Suriye Ulusal Diyalog Konferansı (SUDK), iki gün süren görüşmelerin ardından 25 Şubat’ta tamamlandı. Ülkenin geleceğini şekillendirmeyi amaçlayan konferansta yaklaşık 600 katılımcı, yönetim, ekonomik kalkınma ve ulusal egemenlik konularında öneriler sundu. Şam’daki Halk Sarayı’nda gerçekleştirilen konferans, 60 yılı aşkın süredir düzenlenen ilk geniş kapsamlı toplantı olarak dikkat çekerken, farklı siyasi figürler, sivil toplum temsilcileri, aşiret liderleri ve muhalif isimleri bir araya getirdi.
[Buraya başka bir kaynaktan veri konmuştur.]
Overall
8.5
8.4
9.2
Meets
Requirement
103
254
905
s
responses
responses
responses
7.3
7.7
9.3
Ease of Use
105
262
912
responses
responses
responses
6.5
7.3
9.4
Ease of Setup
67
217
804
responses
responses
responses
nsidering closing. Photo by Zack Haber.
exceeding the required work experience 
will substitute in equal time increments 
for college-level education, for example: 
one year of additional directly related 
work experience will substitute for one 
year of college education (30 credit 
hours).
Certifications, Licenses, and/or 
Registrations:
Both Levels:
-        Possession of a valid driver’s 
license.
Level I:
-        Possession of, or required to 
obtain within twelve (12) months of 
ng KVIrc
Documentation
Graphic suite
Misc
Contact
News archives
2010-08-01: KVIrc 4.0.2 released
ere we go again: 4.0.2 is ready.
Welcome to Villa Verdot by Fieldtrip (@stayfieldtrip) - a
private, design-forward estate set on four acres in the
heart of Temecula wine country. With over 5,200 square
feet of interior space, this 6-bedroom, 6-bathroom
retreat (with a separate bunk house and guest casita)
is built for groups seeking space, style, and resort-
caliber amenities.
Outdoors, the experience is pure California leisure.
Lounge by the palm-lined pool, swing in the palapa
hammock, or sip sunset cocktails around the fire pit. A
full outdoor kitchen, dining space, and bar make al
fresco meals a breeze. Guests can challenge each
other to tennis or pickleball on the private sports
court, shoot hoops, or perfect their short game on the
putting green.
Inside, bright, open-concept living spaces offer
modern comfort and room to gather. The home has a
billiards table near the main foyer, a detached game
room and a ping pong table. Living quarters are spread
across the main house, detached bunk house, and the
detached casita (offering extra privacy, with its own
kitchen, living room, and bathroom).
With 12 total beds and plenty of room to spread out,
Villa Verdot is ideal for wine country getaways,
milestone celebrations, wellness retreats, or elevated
Temel Sonuçlar ve Siyasi Yol Haritası
Konferansın kapanış bildirisi, hazırlık komitesinden Huda Atassi tarafından okundu. Bildiri, Suriye’nin geçiş sürecine rehberlik edecek 19 ilkeyi içerirken, ülkenin birliği ve egemenliğinin korunmasının önemine vurgu yaptı. Bölünme girişimleri ve dış müdahaleler kesin bir dille reddedilirken, İsrail’in güney Suriye’ye yönelik saldırıları kınandı. Bildiride, İsrail güçlerinin derhal ve koşulsuz olarak bölgeden çekilmesi gerektiği ifade edilirken, uluslararası topluma İsrail’in saldırılarını durdurması için baskı yapma çağrısında bulunuldu.
Siyasi öneriler arasında, geçiş sürecinde hukuki boşluğu dolduracak geçici bir anayasal bildirinin hızla yayımlanması öne çıktı. Ayrıca, adil temsile ve liyakate dayalı bir geçici yasama meclisinin oluşturulması çağrısında bulunuldu. Bu meclisin, kalıcı bir anayasa hazırlanana kadar yönetimi denetlemesi öngörülüyor.
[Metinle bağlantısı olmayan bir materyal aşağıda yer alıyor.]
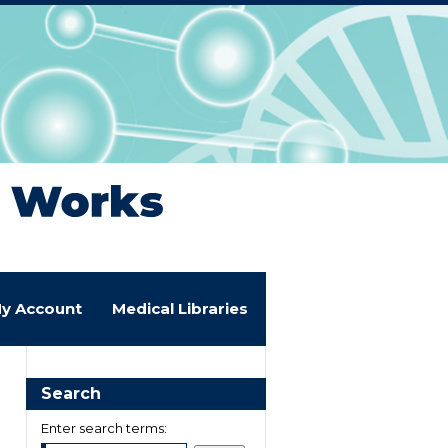
y Account
Medical Libraries
Search
Enter search terms:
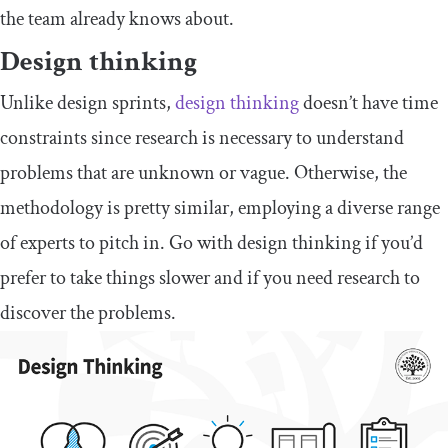
the team already knows about.
Design thinking
Unlike design sprints,
design thinking
doesn’t have time
constraints since research is necessary to understand
problems that are unknown or vague. Otherwise, the
methodology is pretty similar, employing a diverse range
of experts to pitch in. Go with design thinking if you’d
prefer to take things slower and if you need research to
discover the problems.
Bildiride, adaletin sağlanması adına geçiş dönemi yargı reformlarına dikkat çekildi. Geçmişte işlenen suçlardan sorumlu olanların hesap vermesi, mağdur haklarının korunması ve adalet mekanizmalarının yeniden inşası gerektiği vurgulandı. Aynı zamanda, ifade özgürlüğü, insan hakları, toplumsal cinsiyet eşitliği ve gençler ile sivil toplumun devlet inşasına dahil edilmesi gerektiği belirtildi.
Ekonomi alanında ise tarım ve sanayi sektörlerinde reformların hayata geçirilmesi, yatırımların teşvik edilmesi ve yeniden yapılanma sürecinin hızlandırılması önerildi. Bildiride, uluslararası yaptırımların kaldırılması yönünde çağrıda bulunulurken, bu yaptırımların Suriye’nin toparlanmasını ve yerinden edilmiş vatandaşların geri dönüşünü engellediği ifade edildi.
Geniş Katılım ve Yapıcı Tartışmalar
Konferansta katılımcılar, geçiş dönemi adaleti, anayasa taslağı, yönetim, bireysel özgürlükler, ekonomik iyileşme ve sivil toplumun rolü olmak üzere altı çalışma grubuna ayrıldı. Konferansın kapsayıcı niteliği, eski muhalif figürler, entelektüeller, gazeteciler ve iş dünyası temsilcilerinin katılımıyla öne çıktı.
Eski Suriye Ulusal Koalisyonu Başkanı Halid Hoce, tartışmaların “olgun bir zeminde” ilerlediğini belirterek, farklı bakış açılarını bir araya getiren konferansın önemini vurguladı. Ancak, sürenin yetersiz olduğunu dile getiren Hoce, güvenlik tehditleri ve İsrail’in güneydeki saldırıları gibi konuların daha derinlemesine ele alınması gerektiğini söyledi.
Gazeteci Suad Carus, diyalog sürecinin sürdürülmesi gerektiğini belirterek, konferansta alınan kararların hayata geçirilmesini sağlayacak kalıcı bir diyalog kurumunun oluşturulması çağrısında bulundu. Carus, “Bu konferans, Suriyelilerin geleceğini tartıştığı ilk toplantı değil. Yıllardır evlerde, kamusal alanlarda bu tartışmalar yapılıyor. Bu buluşma, toplum içindeki diyaloğun bir yansımasıydı,” ifadelerini kullandı.
Anayasa Taslağı ve Gelecek Süreç
SUDK tarafından alınan kararlar yasal olarak bağlayıcı olmasa da, önümüzdeki ay kurulacak yeni Suriye hükümetinin çalışmalarına yön vermesi bekleniyor. Geçiş sürecinin en önemli adımı, üç yıl süreceği öngörülen kalıcı anayasanın hazırlanması olacak. Hükümet ayrıca, serbest ve adil seçimlerin düzenlenmesini denetleyecek. Seçim sürecinin en az dört yıl sürebileceği belirtiliyor.
Konferansın hazırlık komitesi sözcüsü Hasan Duğeym, konferansın süresinin kısa olmasıyla ilgili eleştirileri kabul ederken, katılımcıların talep etmesi halinde ilerleyen süreçte yeni oturumların düzenlenebileceğini söyledi. “Bu sadece bir başlangıç. Diyalog burada bitmiyor,” ifadelerini kullandı.
Suriye, kritik bir geçiş sürecine girerken, Ulusal Diyalog Konferansı’nda alınan kararlar, ülkenin siyasi ve ekonomik geleceğini şekillendirmede belirleyici bir rol oynayacak. Uzun yıllar süren çatışma ve istikrarsızlığın ardından, konferansın sonuçları Suriye için yeni bir dönemin başlangıcını temsil edebilir.